§ **Description of the task**
Among the lines below, return each one that contains the word "treatments".

§ **Material for this task**
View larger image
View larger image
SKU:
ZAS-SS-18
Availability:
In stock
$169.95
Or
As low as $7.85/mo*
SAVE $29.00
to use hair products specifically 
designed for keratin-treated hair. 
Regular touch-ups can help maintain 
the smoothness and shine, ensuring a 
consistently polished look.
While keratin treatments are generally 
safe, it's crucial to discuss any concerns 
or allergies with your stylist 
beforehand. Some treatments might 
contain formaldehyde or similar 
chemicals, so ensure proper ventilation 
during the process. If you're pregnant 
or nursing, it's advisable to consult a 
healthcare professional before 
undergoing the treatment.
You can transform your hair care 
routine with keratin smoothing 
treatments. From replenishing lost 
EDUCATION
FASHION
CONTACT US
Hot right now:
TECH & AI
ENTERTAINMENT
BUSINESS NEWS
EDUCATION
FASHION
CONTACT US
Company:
==
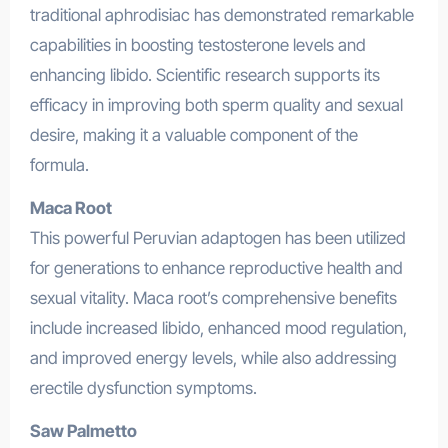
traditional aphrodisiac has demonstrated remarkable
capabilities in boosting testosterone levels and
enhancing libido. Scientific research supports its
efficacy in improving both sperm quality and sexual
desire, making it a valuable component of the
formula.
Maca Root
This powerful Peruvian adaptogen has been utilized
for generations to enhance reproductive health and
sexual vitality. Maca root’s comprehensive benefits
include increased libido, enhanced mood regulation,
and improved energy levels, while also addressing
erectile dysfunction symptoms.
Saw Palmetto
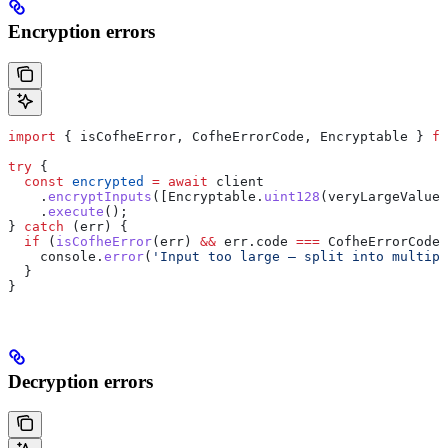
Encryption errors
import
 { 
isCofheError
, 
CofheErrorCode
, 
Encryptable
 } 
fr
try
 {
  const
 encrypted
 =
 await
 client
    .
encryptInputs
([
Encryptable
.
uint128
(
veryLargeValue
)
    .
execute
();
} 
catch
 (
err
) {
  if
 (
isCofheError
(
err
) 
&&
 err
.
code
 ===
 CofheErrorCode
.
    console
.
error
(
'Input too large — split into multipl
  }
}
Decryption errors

§ **Result below**
While keratin treatments are generally 
beforehand. Some treatments might 
treatments. From replenishing lost 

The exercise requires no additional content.